Однако это обращение к биографии, хотя и объясняет, почему у Арендт в какой-то момент возникла идея о том, что судит зритель, едва ли объясняет, почему эта идея вплоть до конца жизни не только оставалась главным лейтмотивом ее теории суждения, но подчеркивалась все более настоятельно. Чтобы лучше понять этот факт, рассмотрим еще одну тему из философии Арендт, тоже поднятую ею в связи с полемикой вокруг «Эйхмана» и вынесенную в заголовок этого сборника: тему ответственности.

В основе выработанного Арендт понимания ответственности лежит различие «между политической (коллективной) ответственностью с одной стороны и моральной и/или правовой (личной) виной – с другой».[16] Последнее понятие представляет для интерпретатора Арендт меньше трудностей, поскольку в него она вкладывает, в общем, то же, что и привычная либеральная правовая мысль: на индивида возлагается вина за деяния совершенные им, либо при его непосредственном участии. По сути, все, на чем настаивает Арендт, – это корректное употребление данного слова. Так, она выступает против понятия «коллективной вины», манипуляции которым, с ее точки зрения, служили в послевоенной Германии «лишь тому, чтобы снять значительную часть вины с тех, кто действительно был виновен». На самом деле, «нет такой вещи, как вина или чувство вины за вещи, случившиеся без моего активного участия».[17] Вина, как подчеркивает Арендт, «обособляет»: вину за те или иные поступки всегда несут конкретные люди. Но верно и обратное: конкретные люди всегда несут вину за свои поступки, независимо от того действовали они по собственной инициативе или по чьему-то приказу. Верно, что в современных бюрократиях каждый чиновник может без ущерба для механизма в целом быть заменен другим специалистом, т. е. условное преступление с тем же успехом свершилось бы и без этого конкретного человека. Однако особенность точки зрения права, как говорит Арендт (рассуждая совершенно в духе кантианской моральной философии), состоит в том, что подобные соображения им во внимание не принимаются: знание об устройстве глобальных механизмов или об исторических условиях не релевантно, а суду все равно подлежит конкретный человек, совершивший конкретные деяния.

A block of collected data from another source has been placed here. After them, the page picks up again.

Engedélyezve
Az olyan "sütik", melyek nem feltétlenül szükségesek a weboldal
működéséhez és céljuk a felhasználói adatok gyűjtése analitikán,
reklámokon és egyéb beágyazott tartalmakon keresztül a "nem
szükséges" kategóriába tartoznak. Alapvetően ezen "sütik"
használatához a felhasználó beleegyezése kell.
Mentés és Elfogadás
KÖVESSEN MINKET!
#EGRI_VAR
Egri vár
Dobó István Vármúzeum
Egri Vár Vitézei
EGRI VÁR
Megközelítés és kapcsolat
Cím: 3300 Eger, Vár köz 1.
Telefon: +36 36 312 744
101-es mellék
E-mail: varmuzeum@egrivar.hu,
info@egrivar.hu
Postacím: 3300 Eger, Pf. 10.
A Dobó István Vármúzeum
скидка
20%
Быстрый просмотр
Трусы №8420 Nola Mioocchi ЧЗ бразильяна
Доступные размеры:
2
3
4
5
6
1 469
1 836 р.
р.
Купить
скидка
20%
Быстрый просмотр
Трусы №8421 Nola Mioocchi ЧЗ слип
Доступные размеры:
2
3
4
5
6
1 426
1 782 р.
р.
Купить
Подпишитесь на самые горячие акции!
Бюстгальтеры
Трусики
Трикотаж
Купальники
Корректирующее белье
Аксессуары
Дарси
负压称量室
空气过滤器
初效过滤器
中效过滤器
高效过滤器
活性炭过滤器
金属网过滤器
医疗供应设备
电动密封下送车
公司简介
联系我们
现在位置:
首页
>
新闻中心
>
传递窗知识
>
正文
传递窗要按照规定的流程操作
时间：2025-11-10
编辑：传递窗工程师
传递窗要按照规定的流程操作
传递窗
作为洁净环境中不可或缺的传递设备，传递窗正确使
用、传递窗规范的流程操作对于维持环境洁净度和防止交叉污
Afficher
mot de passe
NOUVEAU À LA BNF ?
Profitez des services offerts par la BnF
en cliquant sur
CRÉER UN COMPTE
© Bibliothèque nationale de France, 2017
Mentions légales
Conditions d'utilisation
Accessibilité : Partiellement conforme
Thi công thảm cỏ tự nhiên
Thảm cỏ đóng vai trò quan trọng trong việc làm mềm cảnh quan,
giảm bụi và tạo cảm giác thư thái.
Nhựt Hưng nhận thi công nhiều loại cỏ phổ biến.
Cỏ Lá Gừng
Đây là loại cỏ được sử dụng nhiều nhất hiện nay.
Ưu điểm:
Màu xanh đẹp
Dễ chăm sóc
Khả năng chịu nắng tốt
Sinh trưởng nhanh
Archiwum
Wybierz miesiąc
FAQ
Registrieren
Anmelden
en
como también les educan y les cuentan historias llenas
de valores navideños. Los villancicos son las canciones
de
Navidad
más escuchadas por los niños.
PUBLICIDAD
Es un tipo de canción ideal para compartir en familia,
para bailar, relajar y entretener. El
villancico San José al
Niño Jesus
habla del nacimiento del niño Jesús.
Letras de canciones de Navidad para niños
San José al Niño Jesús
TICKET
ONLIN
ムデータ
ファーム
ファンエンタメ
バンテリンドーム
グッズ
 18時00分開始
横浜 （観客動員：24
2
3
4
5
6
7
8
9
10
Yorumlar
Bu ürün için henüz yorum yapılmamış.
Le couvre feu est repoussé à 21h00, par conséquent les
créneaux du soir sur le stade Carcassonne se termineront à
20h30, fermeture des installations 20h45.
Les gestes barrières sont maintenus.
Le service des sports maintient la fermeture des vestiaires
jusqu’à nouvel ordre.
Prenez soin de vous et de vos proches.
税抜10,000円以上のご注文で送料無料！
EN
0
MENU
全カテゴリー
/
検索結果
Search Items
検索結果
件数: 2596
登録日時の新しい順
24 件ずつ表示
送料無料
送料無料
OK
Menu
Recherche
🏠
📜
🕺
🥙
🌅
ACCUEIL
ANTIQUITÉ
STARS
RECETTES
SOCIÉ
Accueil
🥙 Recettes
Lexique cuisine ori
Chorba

Сложнее дела обстоят с коллективной (политической) ответственностью, поскольку Арендт понимает ее способом, пожалуй, чуждым классической правовой мысли. Так, в современной англоязычной философии права понятие «коллективная ответственность» связывается, в первую очередь, с именем Р. Файнберга, который объединяет под этим названием любые случаи, когда вина за некое деяние по каким-то причинам может быть вменена сразу многим лицам. Если говорить на языке Арендт, все такие случаи – это частные, пусть порой и довольно специфические, случаи личной (юридической) вины. Для Арендт коллективная ответственность – это такая ответственность, которая ложится на меня и остальных в силу самого факта нашей принадлежности к определенному сообществу. Тем самым я считаюсь «ответственным за что-то, чего я не совершал», и, более того, «причиной того, что я ответственен, является такое членство в группе (коллективе), которого нельзя прекратить никаким моим добровольным актом»,[18] т. е. сама по себе принадлежность к определенному политическому сообществу. Можно быть политически ответственным за деяния, которые произошли без всякого моего участия и которым я никак не мог воспрепятствовать. Но тем самым не имея отношения к юридической вине, политическая ответственность не имеет и юридических следствий: она не подразумевает наказания. (Это отличает понимание Арендт от архаичных представлений о виновности, когда целое сообщество, например, клан или племя, может считаться заслуживающим наказания за проступок кого-то из своих членов.) Наконец, не имея отношения к моральной вине, политическая ответственность не имеет и нравственных следствий: она не подразумевает мук совести или осуждения со стороны других.